In 2008, banks stopped lending as much money, helping drag the economy down.
They started holding it in extra reserves, instead.
This caused deflationary pressure the Federal Reserve has been “protecting” us from ever since.
We’re so lucky we have the Fed.
But why did the banks start holding excess reserves instead of lending? Were they simply scared of the economic conditions?
No, they are being PAID to do it, by the Federal Reserve.
That’s right…the Federal Reserve that is “saving” us from the banks’ refusal to lend, is paying the banks to do it.
How the Banks Work
See, banks usually take the money you deposit, and invest it. They make business loans, home loans, buy securities, and so on.
The profit they make doing that pays for the banking services they “give” you “free”.
In a sense, they are acting like a mutual fund for you…investing your money and paying you “interest” in the way of free banking.
But they don’t invest all of your money. The Federal Reserve requires them to hold back a bit “in reserve”. This is to ensure that they have money in case people want to withdraw it.
The Fed makes banks hold 10% of your checking account (and everyone else’s) in their Reserve.

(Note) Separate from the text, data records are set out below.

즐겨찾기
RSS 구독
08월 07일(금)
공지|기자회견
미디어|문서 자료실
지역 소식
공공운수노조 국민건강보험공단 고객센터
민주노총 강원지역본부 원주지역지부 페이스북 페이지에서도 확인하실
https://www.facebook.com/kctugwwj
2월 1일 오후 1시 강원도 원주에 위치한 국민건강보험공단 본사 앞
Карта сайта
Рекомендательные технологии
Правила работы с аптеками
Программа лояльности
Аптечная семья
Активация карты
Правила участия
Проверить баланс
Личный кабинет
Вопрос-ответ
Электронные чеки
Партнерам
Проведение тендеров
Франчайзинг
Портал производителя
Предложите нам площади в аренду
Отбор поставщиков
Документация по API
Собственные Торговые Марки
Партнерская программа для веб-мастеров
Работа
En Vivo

The other 90%, the bank invests, driving the economy through business loans, buying securities, et cetera.
Or it did.
The Fed Wags the Dog
But in 2008, the Federal Reserve started paying banks interest for anything they held in reserve.
Immediately, banks started holding EXTRA money in reserve. This is called “excess reserves”, and it had never happened in any large amount before.

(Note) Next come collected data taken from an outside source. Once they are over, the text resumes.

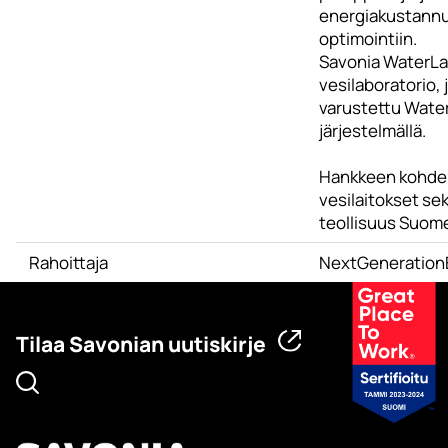
energiakustann
optimointiin.
Savonia WaterLab
vesilaboratorio, 
varustettu Wat
järjestelmällä.
Hankkeen kohde
vesilaitokset se
teollisuus Suome
Rahoittaja
NextGeneratio
Tilaa Savonian uutiskirje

Strangely, the Fed’s response to the banks doing what it is now paying them to do has been to complain that they’re doing it, and to expand its power even more, to “save” us from the lost money.
See, our capitalist economy depends on money being used to create wealth. With hundreds of billions being stuck in “reserves”, it’s not being invested to create wealth, and the economy is suffering.
In effect, the Fed is causing what Friedrich Hayek called “hording”, and identified as something that NO economic school considers healthy.
It is agreed that hording money, whether in cash or in idle balances, is deflationary in its effects. No one thinks that deflation is in itself desirable.
— Friedrich Hayek’s 1932 Letter on the Great Depression
If banks respond to free market demand by increasing their reserves, that’s good.
If the government (including the Fed, acting as its agent) forces more reserves, that’s bad.
The reason the Fed has added, or says it is adding, over a trillion dollars in “Quantitative Easing” (including the recent QE2) is to fight the deflationary effects of banks “hording” in their reserves.
This “easing” is the printing of temporary money the Fed uses to buy securities. It hopes that money will get spent without going into excess reserves…but this is dangerous, because that extra money could cause inflation after the economy recovers.
The Fed hopes to sell those securities and destroy the money it gets back, but history says it will respond almost two years too late, leaving us suffering inflation.
So the Fed is risking dramatic inflation, in order to save us from the risk of deflation it is paying the banks to create in the first place.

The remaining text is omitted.